18 mile round trip in a kayak in one day starting at charlies on lane road, to steamboat pass, then running out of juice on my new trolling motor so i had to paddle around tirnstake island and about 9 miles back to charlies down the intercoastal. I never should have trusted that battery meter. Almost got flipped three times on the way back in the canal by barges. It cost lots of energy but i gained some knowlege that day. "dont use a trolling motor to go further than you plan on paddling back"
No way was i calling anyone, i wanted to do it the hard way so i wouldnt make that mistake twice. I keep it within 5 miles now


-mac-


----------



## yakfinaddict (Jan 25, 2010)

Didn't happen to me, but I've heard the story MANY times.
Had three friends plan a fishing trip to Indianola. Two of them went to Academy the day before and got their CCA membership plus STAR entry, the other guy didn't. Short story is the guy that didn't get his entry caught a tagged red, he would have been the second guy to catch, so boat plus truck. This story makes me sick when I think about it!!!!!!!!


----------



## Trouthappy (Jun 12, 2008)

Been bumped out of first place kingfish four times—either by one ounce, or another fish weighed at the last minute that was a pound bigger, or by getting towed into another port. Another time we had a boat's inboard engines both somehow get what the skipper described as "vapor lock" for two hours, within sight of Galveston, before they both cranked back up.


----------



## kelly thomas (Jul 10, 2007)

Most costly mistake was buying a boat - but it's been the most fun mistake I've made.


----------



## FishinAG22 (Apr 9, 2011)

I lost my tackle bag this past friday. It must of bounced out of my buddies low sided "devil boat". I started replacing the items over the weekend and between a new tackle bag, pliers, and more line I have made it to $100 and thats not counting any tackle, lures, etc. So I am thinking that trip cost me an easy $300 mistake. We tried looking for it but it must of sunk already or someone made a nice find of a bright blue tackle bag.:headknock

Not to mention my other buddy had his $200 Oakleys blow off his face while we were running.

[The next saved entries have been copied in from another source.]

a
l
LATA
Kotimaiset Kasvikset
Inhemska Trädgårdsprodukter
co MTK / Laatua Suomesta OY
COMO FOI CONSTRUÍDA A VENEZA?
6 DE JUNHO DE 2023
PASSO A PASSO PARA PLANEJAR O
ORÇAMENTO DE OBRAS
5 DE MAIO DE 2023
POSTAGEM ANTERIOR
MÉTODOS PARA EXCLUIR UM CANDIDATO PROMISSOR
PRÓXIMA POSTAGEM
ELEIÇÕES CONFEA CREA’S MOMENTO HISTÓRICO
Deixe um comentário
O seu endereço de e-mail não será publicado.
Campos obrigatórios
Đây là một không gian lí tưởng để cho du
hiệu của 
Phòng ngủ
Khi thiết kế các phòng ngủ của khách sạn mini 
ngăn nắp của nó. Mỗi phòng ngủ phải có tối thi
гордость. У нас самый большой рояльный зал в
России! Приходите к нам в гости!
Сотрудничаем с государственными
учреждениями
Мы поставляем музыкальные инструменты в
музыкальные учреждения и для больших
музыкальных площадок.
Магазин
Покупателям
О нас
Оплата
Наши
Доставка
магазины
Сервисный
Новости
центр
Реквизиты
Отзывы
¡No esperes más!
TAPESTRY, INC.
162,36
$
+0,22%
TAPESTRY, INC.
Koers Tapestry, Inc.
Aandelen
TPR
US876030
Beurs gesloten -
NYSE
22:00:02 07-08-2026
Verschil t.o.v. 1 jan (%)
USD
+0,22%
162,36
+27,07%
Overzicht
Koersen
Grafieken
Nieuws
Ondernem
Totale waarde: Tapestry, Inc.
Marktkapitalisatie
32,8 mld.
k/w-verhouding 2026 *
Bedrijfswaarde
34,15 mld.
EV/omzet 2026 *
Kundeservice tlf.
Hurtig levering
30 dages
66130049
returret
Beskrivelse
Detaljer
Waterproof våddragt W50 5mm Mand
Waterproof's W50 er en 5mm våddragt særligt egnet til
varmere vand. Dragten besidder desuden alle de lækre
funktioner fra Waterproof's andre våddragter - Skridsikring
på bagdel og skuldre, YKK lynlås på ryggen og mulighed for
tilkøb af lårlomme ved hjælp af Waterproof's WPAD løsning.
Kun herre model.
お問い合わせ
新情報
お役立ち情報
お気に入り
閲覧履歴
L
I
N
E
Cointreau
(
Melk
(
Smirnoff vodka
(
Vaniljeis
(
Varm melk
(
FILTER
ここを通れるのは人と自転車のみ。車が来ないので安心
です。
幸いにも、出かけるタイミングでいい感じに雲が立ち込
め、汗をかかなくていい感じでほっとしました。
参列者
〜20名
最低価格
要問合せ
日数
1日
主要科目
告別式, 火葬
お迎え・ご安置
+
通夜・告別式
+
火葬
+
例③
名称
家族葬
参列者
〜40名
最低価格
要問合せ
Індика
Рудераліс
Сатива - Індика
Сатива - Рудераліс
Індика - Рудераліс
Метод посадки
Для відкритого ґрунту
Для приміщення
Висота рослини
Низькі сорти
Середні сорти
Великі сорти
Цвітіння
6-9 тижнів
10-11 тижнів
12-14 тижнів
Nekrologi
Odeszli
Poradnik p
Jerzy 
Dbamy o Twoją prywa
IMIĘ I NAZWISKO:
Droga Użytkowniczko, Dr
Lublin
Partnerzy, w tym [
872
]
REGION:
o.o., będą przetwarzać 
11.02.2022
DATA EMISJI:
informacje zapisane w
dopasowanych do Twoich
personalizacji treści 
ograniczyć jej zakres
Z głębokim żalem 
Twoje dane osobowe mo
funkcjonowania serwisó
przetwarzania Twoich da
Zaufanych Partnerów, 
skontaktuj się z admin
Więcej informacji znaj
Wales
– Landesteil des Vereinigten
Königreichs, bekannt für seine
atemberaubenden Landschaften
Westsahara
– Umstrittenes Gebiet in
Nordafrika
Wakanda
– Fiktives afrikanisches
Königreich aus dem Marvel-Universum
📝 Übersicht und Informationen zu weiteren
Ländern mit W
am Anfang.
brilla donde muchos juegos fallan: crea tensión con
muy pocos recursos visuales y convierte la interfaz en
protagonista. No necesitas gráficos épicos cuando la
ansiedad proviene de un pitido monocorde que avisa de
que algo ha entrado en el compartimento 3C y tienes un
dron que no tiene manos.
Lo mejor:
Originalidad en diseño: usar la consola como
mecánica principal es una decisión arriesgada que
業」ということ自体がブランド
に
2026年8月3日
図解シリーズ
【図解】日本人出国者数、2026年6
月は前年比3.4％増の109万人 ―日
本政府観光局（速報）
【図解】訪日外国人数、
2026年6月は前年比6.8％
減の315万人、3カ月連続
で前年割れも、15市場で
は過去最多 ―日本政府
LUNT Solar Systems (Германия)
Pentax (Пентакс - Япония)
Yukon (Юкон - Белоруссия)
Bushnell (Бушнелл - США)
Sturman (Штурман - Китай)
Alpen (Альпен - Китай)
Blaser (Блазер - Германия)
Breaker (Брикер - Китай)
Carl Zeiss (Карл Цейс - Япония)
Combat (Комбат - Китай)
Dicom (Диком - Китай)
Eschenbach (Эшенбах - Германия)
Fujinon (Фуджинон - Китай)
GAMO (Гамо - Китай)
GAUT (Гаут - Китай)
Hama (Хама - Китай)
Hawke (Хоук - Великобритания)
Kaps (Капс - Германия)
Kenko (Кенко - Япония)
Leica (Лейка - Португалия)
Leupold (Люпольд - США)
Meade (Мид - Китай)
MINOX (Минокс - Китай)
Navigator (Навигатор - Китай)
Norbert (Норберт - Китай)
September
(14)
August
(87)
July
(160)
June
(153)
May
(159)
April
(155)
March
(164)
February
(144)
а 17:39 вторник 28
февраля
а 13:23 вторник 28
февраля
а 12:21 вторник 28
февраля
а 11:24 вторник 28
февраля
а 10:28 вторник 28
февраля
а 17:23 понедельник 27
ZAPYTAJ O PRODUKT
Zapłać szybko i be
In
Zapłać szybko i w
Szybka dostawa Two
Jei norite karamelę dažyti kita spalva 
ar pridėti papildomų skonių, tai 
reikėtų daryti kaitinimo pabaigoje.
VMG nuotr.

Moral of the story is when its blowing 35mph from the South, STAY HOME!


----------



## ANYBDYHERE (Mar 16, 2007)

Fished Brush to Bay Tourney last year... We had an "ok" day.. We had 1 trout that was 4.9 pounds and 1 red that was 6.1. That was really all we had, the others felt we didnt have a chance and wanted to get cleaned up before the weigh in, so, we decided not to weigh in. Well as luck would have it, we were listening for the first place trout weight "1st place trout 4.6 lbs":headknock..Then a bit later the redfish division " 5.7 lbssad4sm. Need less to say, those 2 fish were worth $3500. We were a little upset by this but we sure did put a hurtin on that bottle of Crown that night. ALWAYS weigh in!!


----------



## southpaw (Feb 25, 2009)

My most costly mistake was getting addicted to chasing fish. Thousands of dollars later I built up a massive collection of reels, an assortment of expensive rods, a room full of tackle, a boat, and countless other **** only to realize that I only primarily use 2 rod and reel combos and a handful of lures that I'm confident in or my fly rod, which has become my new addiction.


----------



## fishingcacher (Mar 29, 2008)

southpaw said:


> My most costly mistake was getting addicted to chasing fish. Thousands of dollars later I built up a massive collection of reels, an assortment of expensive rods, a room full of tackle, a boat, and countless other **** only to realize that I only primarily use 2 rod and reel combos and a handful of lures that I'm confident in or my fly rod, which has become my new addiction.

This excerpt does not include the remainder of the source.